I've raved about this series several times already, and with good reason.
It's a delightful adaptation of the original book, The Wonderful Wizard of Oz, and one you should be reading.
But instead of listening to me rave yet again, let's turn to a completely different (yet related) work based on "Oz" - the Broadway musical Wicked.
I bring it up because I'm convinced that I may be the only person who didn't much care for it.
The show tells the story of the movie The Wizard of Oz from the perspective of "The Wicked Witch of the West," who gets a name in this show - Elphaba. Because of her distinctive green skin, when she goes to school she's an outcast, though she eventually finds a friend in the ditzy Glinda (the Good), but she also finds a cause - and makes enemies.
The story cleverly weaves around the original film and offers some interesting new angles on the famous story.
It's easy to see why the show is so popular. The performers are amazingly talented, and the songs are terrific. The set is a star all by itself, and features the most impressive stage and lighting effects I've ever seen - the show is worth seeing just for the staging.
In fact, the only problem with the show (and here I steel myself for the storm of outrage)... is the fact that I didn't like the story very much. L. Frank Baum wrote a dozen Oz books in addition to the original "Wizard," and the story of Wicked breaks away from those stories in several places. Of course, that's because it's actually based on the film, not the Oz books.

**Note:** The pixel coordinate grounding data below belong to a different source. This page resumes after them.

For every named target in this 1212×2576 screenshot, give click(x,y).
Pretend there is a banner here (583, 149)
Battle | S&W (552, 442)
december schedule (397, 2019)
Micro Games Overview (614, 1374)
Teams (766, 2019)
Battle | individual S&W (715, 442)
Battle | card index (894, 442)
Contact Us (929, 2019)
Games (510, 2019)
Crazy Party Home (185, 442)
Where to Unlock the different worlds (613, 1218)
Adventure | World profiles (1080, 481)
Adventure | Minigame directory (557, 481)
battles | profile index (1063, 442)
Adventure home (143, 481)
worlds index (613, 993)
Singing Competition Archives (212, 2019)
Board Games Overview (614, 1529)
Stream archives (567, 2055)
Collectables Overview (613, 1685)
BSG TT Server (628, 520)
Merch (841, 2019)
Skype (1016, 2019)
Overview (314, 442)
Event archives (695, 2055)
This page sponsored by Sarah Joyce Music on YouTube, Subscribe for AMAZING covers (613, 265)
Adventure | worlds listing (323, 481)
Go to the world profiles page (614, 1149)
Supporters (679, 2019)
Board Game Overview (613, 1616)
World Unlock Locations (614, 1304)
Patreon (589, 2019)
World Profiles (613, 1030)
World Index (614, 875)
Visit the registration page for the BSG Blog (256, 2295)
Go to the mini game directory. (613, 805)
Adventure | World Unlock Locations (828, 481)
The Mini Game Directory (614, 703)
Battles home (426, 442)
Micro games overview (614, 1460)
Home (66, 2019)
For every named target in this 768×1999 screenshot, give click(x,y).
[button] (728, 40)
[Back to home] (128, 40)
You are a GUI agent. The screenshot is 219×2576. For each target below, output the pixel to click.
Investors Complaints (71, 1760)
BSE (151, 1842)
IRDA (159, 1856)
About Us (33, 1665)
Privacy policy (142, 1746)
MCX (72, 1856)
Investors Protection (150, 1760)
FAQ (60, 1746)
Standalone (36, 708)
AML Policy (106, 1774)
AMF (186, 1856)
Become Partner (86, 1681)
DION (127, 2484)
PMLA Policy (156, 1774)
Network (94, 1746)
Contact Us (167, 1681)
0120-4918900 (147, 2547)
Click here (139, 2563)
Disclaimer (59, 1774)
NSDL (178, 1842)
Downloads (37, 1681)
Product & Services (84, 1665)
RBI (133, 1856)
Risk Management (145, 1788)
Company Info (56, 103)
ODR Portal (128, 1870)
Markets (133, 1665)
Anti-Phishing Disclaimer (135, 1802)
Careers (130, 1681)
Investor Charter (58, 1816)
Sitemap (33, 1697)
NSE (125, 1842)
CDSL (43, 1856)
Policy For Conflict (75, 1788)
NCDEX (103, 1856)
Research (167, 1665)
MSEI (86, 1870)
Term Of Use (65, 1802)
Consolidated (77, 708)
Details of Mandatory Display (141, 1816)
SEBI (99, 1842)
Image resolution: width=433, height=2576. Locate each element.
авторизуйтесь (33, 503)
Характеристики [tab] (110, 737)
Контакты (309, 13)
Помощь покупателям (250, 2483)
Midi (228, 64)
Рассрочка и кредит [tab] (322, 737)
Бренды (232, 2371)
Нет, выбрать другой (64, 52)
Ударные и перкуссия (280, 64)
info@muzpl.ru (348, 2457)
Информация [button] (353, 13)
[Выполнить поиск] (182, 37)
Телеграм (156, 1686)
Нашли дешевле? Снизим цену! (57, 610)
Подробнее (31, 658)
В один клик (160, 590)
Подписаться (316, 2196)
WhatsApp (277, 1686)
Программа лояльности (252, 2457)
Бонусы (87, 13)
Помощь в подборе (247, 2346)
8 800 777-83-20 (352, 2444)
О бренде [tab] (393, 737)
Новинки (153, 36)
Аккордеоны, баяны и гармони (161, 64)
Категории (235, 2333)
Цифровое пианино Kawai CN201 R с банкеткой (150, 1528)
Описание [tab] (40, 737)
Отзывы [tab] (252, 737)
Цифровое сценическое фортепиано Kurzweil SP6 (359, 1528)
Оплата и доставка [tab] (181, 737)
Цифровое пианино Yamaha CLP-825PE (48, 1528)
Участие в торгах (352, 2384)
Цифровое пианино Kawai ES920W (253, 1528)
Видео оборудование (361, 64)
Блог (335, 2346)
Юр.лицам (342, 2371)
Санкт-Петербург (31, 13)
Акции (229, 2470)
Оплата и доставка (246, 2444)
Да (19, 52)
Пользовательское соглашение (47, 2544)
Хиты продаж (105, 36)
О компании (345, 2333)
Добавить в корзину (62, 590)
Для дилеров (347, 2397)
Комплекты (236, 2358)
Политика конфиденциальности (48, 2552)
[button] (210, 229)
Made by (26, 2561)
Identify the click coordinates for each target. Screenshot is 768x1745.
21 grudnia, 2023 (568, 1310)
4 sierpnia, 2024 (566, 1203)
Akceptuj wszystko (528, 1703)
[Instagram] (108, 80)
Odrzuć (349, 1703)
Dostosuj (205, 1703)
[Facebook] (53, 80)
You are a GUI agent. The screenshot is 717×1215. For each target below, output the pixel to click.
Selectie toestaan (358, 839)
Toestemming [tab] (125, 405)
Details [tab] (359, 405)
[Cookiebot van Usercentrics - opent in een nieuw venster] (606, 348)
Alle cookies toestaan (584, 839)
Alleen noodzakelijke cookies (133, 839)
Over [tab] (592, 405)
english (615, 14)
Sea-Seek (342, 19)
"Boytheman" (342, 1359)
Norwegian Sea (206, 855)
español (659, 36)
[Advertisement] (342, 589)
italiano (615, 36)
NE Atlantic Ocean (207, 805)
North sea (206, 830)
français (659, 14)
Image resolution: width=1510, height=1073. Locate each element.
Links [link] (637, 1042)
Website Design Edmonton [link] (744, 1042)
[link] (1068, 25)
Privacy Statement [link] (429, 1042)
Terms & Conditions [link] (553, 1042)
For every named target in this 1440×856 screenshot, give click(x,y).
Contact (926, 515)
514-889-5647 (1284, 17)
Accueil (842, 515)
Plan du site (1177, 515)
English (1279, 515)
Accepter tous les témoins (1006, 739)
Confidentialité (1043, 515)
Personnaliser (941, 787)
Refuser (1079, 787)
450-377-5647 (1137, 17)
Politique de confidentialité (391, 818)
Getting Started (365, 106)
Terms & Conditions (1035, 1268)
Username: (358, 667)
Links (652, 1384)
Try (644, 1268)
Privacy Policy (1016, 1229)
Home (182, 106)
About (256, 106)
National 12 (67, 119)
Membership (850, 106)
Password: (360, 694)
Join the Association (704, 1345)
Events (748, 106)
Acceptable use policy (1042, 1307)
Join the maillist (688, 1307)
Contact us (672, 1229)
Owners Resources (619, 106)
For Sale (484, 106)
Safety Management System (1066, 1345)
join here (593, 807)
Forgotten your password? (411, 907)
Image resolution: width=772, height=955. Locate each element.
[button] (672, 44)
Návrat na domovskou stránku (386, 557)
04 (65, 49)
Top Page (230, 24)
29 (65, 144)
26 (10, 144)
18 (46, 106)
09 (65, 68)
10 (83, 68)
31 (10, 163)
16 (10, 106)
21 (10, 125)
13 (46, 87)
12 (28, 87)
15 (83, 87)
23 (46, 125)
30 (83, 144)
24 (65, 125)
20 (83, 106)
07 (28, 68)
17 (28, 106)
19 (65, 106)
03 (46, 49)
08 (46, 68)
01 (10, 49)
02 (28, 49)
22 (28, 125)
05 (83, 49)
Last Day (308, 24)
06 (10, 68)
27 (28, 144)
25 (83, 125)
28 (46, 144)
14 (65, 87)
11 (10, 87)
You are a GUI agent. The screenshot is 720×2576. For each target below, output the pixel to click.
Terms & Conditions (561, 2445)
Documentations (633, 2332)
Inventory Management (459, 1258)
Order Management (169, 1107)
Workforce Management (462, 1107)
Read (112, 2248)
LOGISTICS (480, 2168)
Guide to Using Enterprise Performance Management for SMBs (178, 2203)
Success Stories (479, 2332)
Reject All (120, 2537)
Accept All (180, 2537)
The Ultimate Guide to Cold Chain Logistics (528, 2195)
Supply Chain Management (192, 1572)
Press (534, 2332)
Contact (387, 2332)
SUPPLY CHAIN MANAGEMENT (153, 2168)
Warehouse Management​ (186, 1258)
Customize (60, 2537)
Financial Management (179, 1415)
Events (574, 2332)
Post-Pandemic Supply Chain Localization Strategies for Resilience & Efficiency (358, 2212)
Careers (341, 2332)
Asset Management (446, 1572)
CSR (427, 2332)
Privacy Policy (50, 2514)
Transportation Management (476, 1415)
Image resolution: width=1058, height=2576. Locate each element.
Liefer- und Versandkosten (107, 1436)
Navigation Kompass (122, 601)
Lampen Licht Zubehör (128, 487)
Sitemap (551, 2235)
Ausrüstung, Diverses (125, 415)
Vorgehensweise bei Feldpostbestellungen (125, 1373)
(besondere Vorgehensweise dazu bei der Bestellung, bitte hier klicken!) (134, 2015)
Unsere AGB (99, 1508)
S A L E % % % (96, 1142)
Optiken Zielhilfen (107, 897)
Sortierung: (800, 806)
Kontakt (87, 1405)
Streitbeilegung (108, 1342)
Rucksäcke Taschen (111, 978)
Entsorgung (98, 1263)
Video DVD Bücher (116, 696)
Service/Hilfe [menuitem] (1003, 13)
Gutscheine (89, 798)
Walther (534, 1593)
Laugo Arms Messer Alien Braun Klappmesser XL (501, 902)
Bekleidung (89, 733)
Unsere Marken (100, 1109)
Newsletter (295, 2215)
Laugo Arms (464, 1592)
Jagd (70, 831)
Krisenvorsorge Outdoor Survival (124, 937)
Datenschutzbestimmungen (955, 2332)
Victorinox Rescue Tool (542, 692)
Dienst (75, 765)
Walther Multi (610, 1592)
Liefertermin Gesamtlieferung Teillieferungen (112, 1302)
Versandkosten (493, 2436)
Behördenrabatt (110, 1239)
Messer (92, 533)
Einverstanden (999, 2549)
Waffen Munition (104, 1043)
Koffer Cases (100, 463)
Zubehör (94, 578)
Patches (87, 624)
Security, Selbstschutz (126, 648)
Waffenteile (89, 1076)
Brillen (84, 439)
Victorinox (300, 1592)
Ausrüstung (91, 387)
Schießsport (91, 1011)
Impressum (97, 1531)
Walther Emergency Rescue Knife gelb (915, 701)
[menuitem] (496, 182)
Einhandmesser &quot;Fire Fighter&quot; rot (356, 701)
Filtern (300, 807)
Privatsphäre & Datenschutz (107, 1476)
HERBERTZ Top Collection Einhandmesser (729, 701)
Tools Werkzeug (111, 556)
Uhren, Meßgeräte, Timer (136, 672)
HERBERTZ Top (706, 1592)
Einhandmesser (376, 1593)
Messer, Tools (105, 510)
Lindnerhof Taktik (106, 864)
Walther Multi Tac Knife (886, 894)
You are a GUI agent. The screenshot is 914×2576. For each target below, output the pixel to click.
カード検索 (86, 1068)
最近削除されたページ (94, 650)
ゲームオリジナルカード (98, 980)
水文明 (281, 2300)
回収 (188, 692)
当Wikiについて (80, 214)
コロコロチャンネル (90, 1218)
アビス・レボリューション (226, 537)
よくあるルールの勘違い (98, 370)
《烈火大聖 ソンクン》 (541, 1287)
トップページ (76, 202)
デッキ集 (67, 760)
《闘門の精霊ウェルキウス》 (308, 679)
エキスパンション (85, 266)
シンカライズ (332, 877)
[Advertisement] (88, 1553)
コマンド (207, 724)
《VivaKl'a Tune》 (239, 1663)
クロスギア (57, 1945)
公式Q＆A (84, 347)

But the other problem is that, in order to make Elphaba a heroic figure, all the other characters must become less likable - so the Wizard, for example, instead of being a lovable humbug, is a bit more malevolent.
Still, I can understand why Wicked is so popular - it's an amazing theatre experience, and even with the plot points I struggled with, it's still a terrific show.
I guess for me it just comes down to this - the bad guys in a story are as much fun (if not more) than the good guys - and there's no better villain than Margaret Hamilton in the original Wizard of Oz. ("I'll get you, my pretty - and your little dog, too!")
I guess I liked Elphaba better when she was truly Wicked.